**Your objective:**
Every record below is to be restated word for word, and no picture is to be copied.

§ §

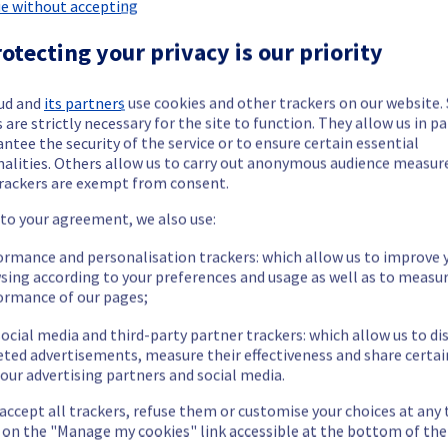
 Dedicated Servers on rack G108B17 has been resolved.
e without accepting
otecting your privacy is our priority
ment issue.
ud and
its partners
use cookies and other trackers on our website
 are strictly necessary for the site to function. They allow us in pa
ntee the security of the service or to ensure certain essential
our understanding.
nalities. Others allow us to carry out anonymous audience measu
rackers are exempt from consent.
 to your agreement, we also use:
ormance and personalisation trackers: which allow us to improve 
termined the origin of the issue affecting our Dedicated Servers of
sing according to your preferences and usage as well as to measu
ormance of our pages;
ocial media and third-party partner trackers: which allow us to di
eted advertisements, measure their effectiveness and share certai
our advertising partners and social media.
emporarily unavailable.
ess and use their servers located in specified rack.
 accept all trackers, refuse them or customise your choices at any
nt issue.
g on the "Manage my cookies" link accessible at the bottom of the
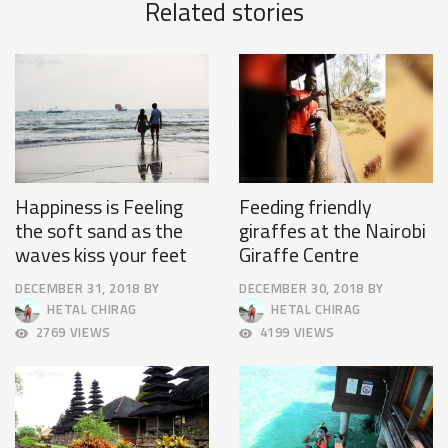
Related stories
Happiness is Feeling
Feeding friendly
the soft sand as the
giraffes at the Nairobi
waves kiss your feet
Giraffe Centre
DECEMBER 31, 2018
BY
DECEMBER 30, 2018
BY
OCTOBER
APRIL
HETAL CHIRAG
HETAL CHIRAG
4,
9,
2769 VIEWS
4199 VIEWS
2018
2025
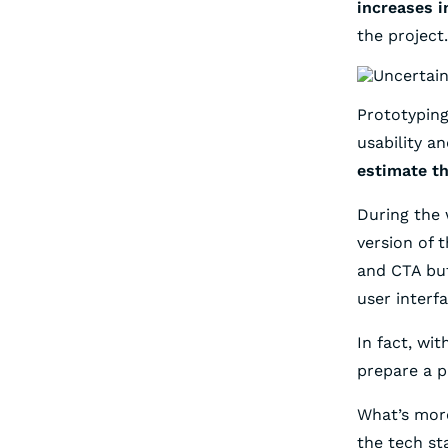
increases i
the project.
Prototyping
usability a
estimate th
During the 
version of 
and CTA but
user interf
In fact, wi
prepare a p
What’s more
the tech st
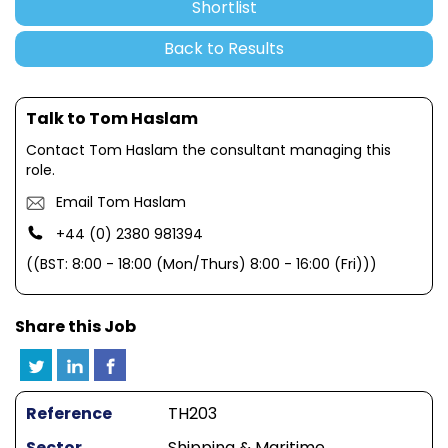
Shortlist
Back to Results
Talk to Tom Haslam
Contact Tom Haslam the consultant managing this
role.
Email Tom Haslam
+44 (0) 2380 981394
((BST: 8:00 - 18:00 (Mon/Thurs) 8:00 - 16:00 (Fri)))
Share this Job
Reference
TH203
Sector
Shipping & Maritime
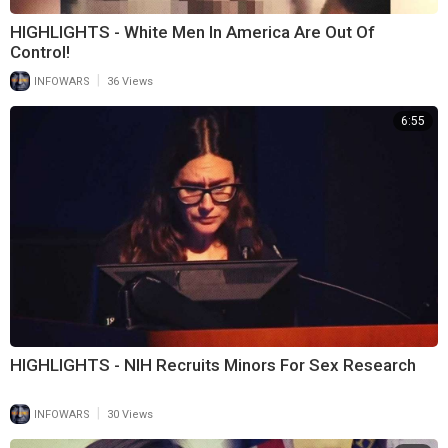
HIGHLIGHTS - White Men In America Are Out Of
Control!
|
INFOWARS
36 Views
6:55
HIGHLIGHTS - NIH Recruits Minors For Sex Research
|
INFOWARS
30 Views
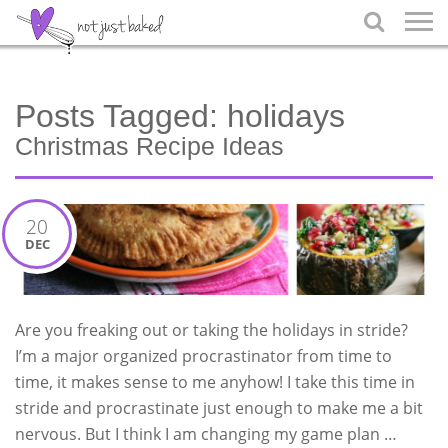

Posts Tagged:
holidays
Christmas Recipe Ideas
20
DEC
Are you freaking out or taking the holidays in stride?
I’m a major organized procrastinator from time to
time, it makes sense to me anyhow! I take this time in
stride and procrastinate just enough to make me a bit
nervous. But I think I am changing my game plan …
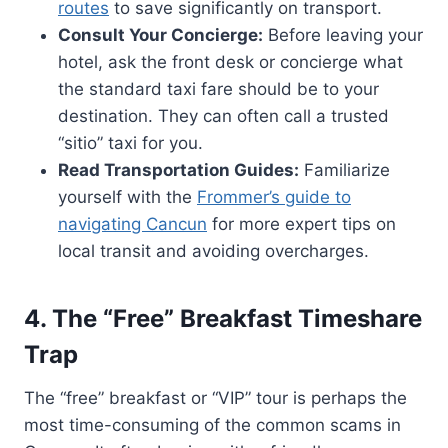
routes
to save significantly on transport.
Consult Your Concierge:
Before leaving your
hotel, ask the front desk or concierge what
the standard taxi fare should be to your
destination. They can often call a trusted
“sitio” taxi for you.
Read Transportation Guides:
Familiarize
yourself with the
Frommer’s guide to
navigating Cancun
for more expert tips on
local transit and avoiding overcharges.
4. The “Free” Breakfast Timeshare
Trap
The “free” breakfast or “VIP” tour is perhaps the
most time-consuming of the common scams in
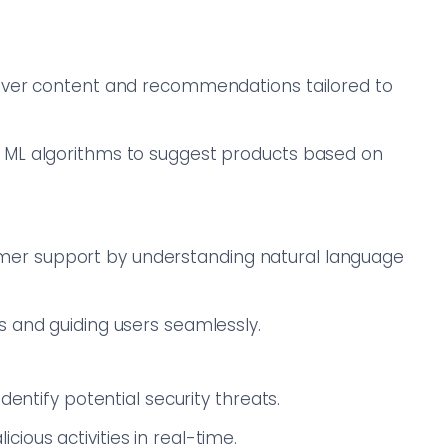
liver content and recommendations tailored to
 ML algorithms to suggest products based on
er support by understanding natural language
s and guiding users seamlessly.
dentify potential security threats.
ous activities in real-time.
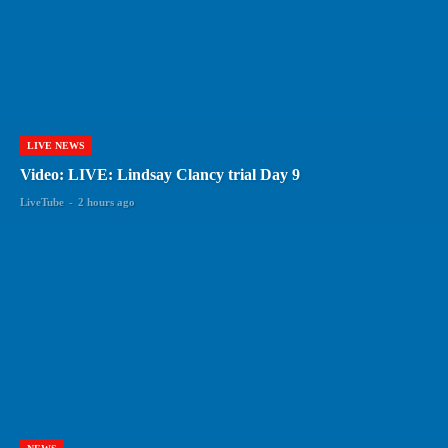
LIVE NEWS
Video: LIVE: Lindsay Clancy trial Day 9
LiveTube
-
2 hours ago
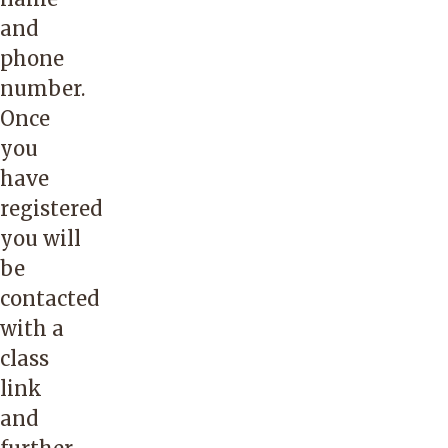
and
phone
number.
Once
you
have
registered
you will
be
contacted
with a
class
link
and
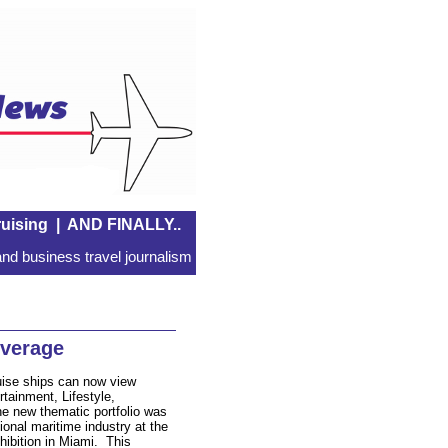
uising
|
AND FINALLY..
nd business travel journalism
overage
uise ships can now view
tainment, Lifestyle,
 new thematic portfolio was
ional maritime industry at the
ibition in Miami. This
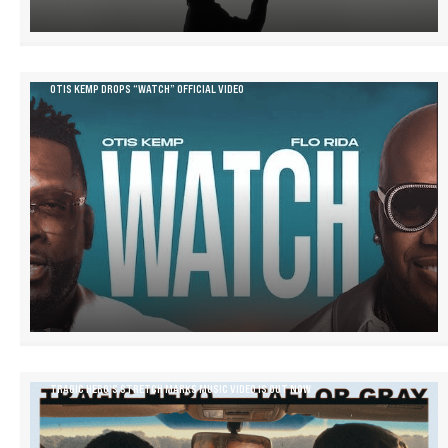
OTIS KEMP DROPS “WATCH” OFFICIAL VIDEO
TRAGIC HERO’S STRETCH MARKS MUSIC VIDEO IS OUT NOW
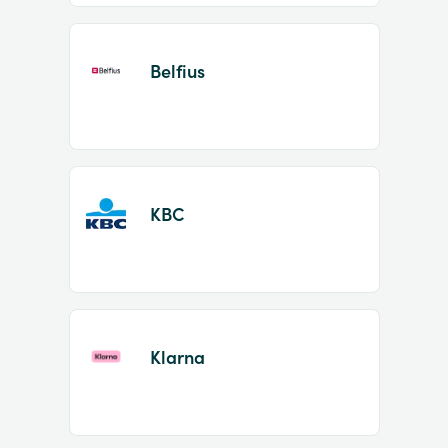
Belfius
KBC
Klarna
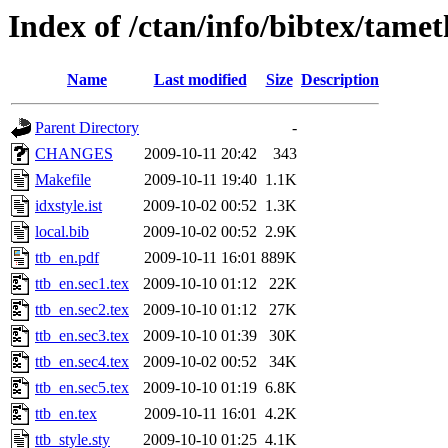
Index of /ctan/info/bibtex/tame
Name
Last modified
Size
Description
Parent Directory
-
CHANGES
2009-10-11 20:42
343
Makefile
2009-10-11 19:40
1.1K
idxstyle.ist
2009-10-02 00:52
1.3K
local.bib
2009-10-02 00:52
2.9K
ttb_en.pdf
2009-10-11 16:01
889K
ttb_en.sec1.tex
2009-10-10 01:12
22K
ttb_en.sec2.tex
2009-10-10 01:12
27K
ttb_en.sec3.tex
2009-10-10 01:39
30K
ttb_en.sec4.tex
2009-10-02 00:52
34K
ttb_en.sec5.tex
2009-10-10 01:19
6.8K
ttb_en.tex
2009-10-11 16:01
4.2K
ttb_style.sty
2009-10-10 01:25
4.1K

§ §

**Answer section:**
 Dedicated Servers on rack G108B17 has been resolved.
e without accepting
otecting your privacy is our priority
ment issue.
ud and
its partners
use cookies and other trackers on our website
 are strictly necessary for the site to function. They allow us in pa
ntee the security of the service or to ensure certain essential
our understanding.
nalities. Others allow us to carry out anonymous audience measu
rackers are exempt from consent.
 to your agreement, we also use:
ormance and personalisation trackers: which allow us to improve 
termined the origin of the issue affecting our Dedicated Servers of
sing according to your preferences and usage as well as to measu
ormance of our pages;
ocial media and third-party partner trackers: which allow us to di
eted advertisements, measure their effectiveness and share certai
our advertising partners and social media.
emporarily unavailable.
ess and use their servers located in specified rack.
 accept all trackers, refuse them or customise your choices at any
nt issue.
g on the "Manage my cookies" link accessible at the bottom of the
Related stories
Happiness is Feeling
Feeding friendly
the soft sand as the
giraffes at the Nairobi
waves kiss your feet
Giraffe Centre
DECEMBER 31, 2018
BY
DECEMBER 30, 2018
BY
OCTOBER
APRIL
HETAL CHIRAG
HETAL CHIRAG
4,
9,
2769 VIEWS
4199 VIEWS
2018
2025
increases i
the project.
Prototyping
usability a
estimate th
During the 
version of 
and CTA but
user interf
In fact, wi
prepare a p
What’s more
the tech st
Shortlist
Back to Results
Talk to Tom Haslam
Contact Tom Haslam the consultant managing this
role.
Email Tom Haslam
+44 (0) 2380 981394
((BST: 8:00 - 18:00 (Mon/Thurs) 8:00 - 16:00 (Fri)))
Share this Job
Reference
TH203
Sector
Shipping & Maritime
HIGHLIGHTS - White Men In America Are Out Of
Control!
|
INFOWARS
36 Views
6:55
HIGHLIGHTS - NIH Recruits Minors For Sex Research
|
INFOWARS
30 Views

Posts Tagged:
holidays
Christmas Recipe Ideas
20
DEC
Are you freaking out or taking the holidays in stride?
I’m a major organized procrastinator from time to
time, it makes sense to me anyhow! I take this time in
stride and procrastinate just enough to make me a bit
nervous. But I think I am changing my game plan …
routes
to save significantly on transport.
Consult Your Concierge:
Before leaving your
hotel, ask the front desk or concierge what
the standard taxi fare should be to your
destination. They can often call a trusted
“sitio” taxi for you.
Read Transportation Guides:
Familiarize
yourself with the
Frommer’s guide to
navigating Cancun
for more expert tips on
local transit and avoiding overcharges.
4. The “Free” Breakfast Timeshare
Trap
The “free” breakfast or “VIP” tour is perhaps the
most time-consuming of the common scams in
liver content and recommendations tailored to
 ML algorithms to suggest products based on
er support by understanding natural language
s and guiding users seamlessly.
dentify potential security threats.
ous activities in real-time.
LIVE NEWS
Video: LIVE: Lindsay Clancy trial Day 9
LiveTube
-
2 hours ago
and
phone
number.
Once
you
have
registered
you will
be
contacted
with a
class
link
and
uising
|
AND FINALLY..
nd business travel journalism
overage
uise ships can now view
tainment, Lifestyle,
 new thematic portfolio was
ional maritime industry at the
ibition in Miami. This
OTIS KEMP DROPS “WATCH” OFFICIAL VIDEO
TRAGIC HERO’S STRETCH MARKS MUSIC VIDEO IS OUT NOW
Belfius
KBC
Klarna
Index of /ctan/info/bibtex/tame
Name
Last modified
Size
Description
Parent Directory
-
CHANGES
2009-10-11 20:42
343
Makefile
2009-10-11 19:40
1.1K
idxstyle.ist
2009-10-02 00:52
1.3K
local.bib
2009-10-02 00:52
2.9K
ttb_en.pdf
2009-10-11 16:01
889K
ttb_en.sec1.tex
2009-10-10 01:12
22K
ttb_en.sec2.tex
2009-10-10 01:12
27K
ttb_en.sec3.tex
2009-10-10 01:39
30K
ttb_en.sec4.tex
2009-10-02 00:52
34K
ttb_en.sec5.tex
2009-10-10 01:19
6.8K
ttb_en.tex
2009-10-11 16:01
4.2K
ttb_style.sty
2009-10-10 01:25
4.1K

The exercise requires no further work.